== Task details ==
Using the entries that follow, give only the number of lines with the word "Research" in them.

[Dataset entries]
++++++++++

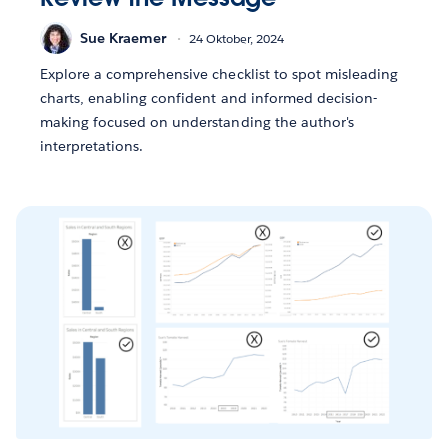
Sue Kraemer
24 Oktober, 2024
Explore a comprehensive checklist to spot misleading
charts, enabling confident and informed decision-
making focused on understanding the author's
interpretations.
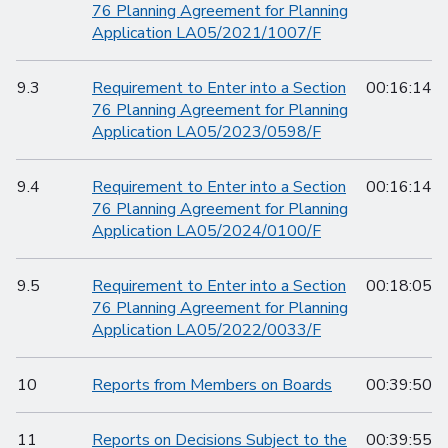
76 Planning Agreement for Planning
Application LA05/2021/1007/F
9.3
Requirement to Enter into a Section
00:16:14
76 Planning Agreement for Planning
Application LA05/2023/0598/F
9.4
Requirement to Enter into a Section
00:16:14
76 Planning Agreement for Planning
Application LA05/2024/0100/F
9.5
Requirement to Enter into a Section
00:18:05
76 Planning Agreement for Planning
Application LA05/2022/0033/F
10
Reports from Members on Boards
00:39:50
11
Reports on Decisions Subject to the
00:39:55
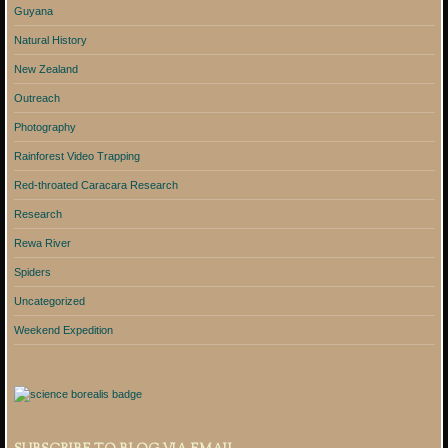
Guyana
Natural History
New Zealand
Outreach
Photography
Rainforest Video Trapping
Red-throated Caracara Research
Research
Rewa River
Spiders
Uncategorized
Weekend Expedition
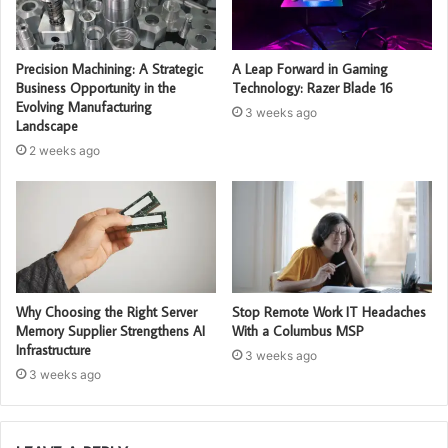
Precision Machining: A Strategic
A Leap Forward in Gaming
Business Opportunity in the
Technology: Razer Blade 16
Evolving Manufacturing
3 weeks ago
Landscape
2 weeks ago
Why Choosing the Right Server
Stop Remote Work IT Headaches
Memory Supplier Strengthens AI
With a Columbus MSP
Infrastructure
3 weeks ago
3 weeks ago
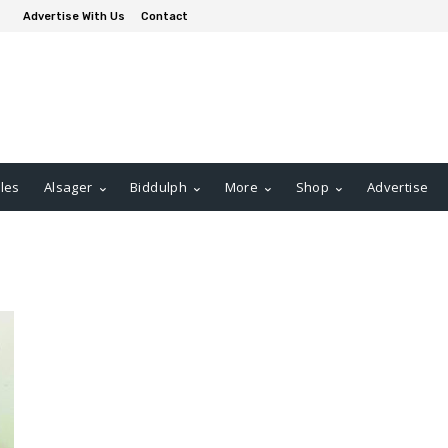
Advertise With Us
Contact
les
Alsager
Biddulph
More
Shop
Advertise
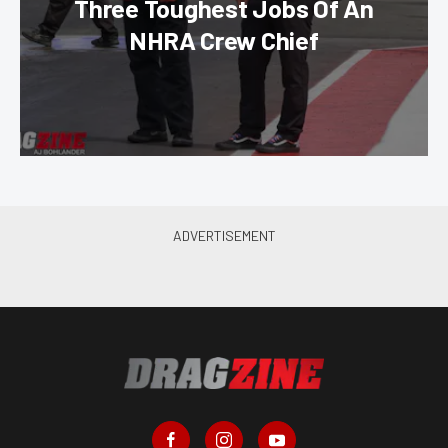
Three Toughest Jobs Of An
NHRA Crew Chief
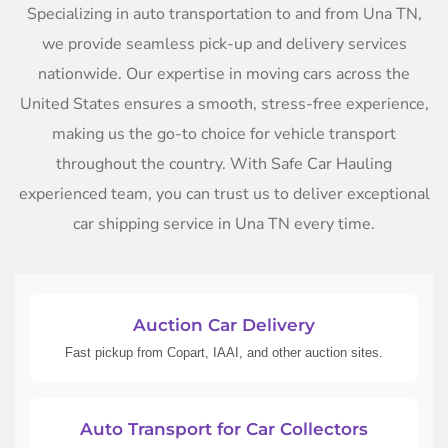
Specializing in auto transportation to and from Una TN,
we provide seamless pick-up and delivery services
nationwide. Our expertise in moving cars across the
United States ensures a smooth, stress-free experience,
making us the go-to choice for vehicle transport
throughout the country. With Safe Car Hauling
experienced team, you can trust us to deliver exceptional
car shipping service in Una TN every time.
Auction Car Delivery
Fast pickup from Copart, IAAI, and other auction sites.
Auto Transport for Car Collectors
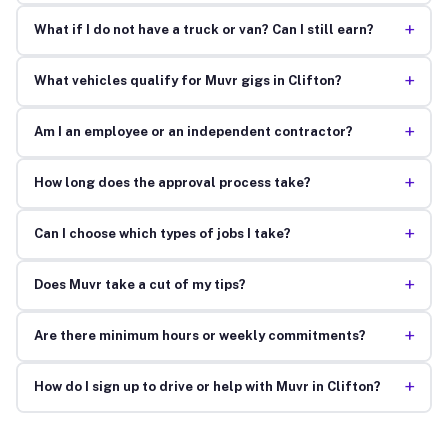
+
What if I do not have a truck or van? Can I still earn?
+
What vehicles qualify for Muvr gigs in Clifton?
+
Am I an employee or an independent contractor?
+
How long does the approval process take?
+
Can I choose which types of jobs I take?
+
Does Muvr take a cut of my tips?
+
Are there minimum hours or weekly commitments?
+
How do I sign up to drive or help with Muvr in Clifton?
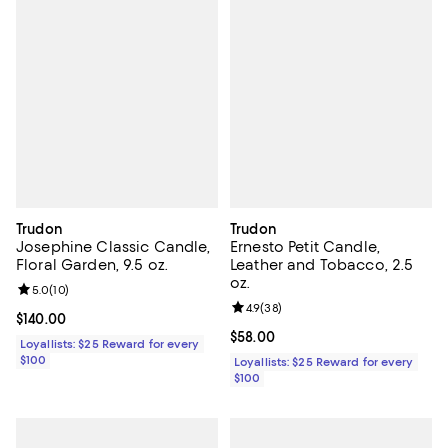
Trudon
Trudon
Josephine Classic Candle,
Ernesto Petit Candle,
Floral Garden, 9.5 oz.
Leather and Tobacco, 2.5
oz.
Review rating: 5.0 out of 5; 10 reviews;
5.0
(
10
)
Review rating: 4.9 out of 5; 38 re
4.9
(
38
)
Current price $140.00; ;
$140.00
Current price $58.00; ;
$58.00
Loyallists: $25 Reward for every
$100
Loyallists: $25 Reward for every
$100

++++++++++

== Output below ==
2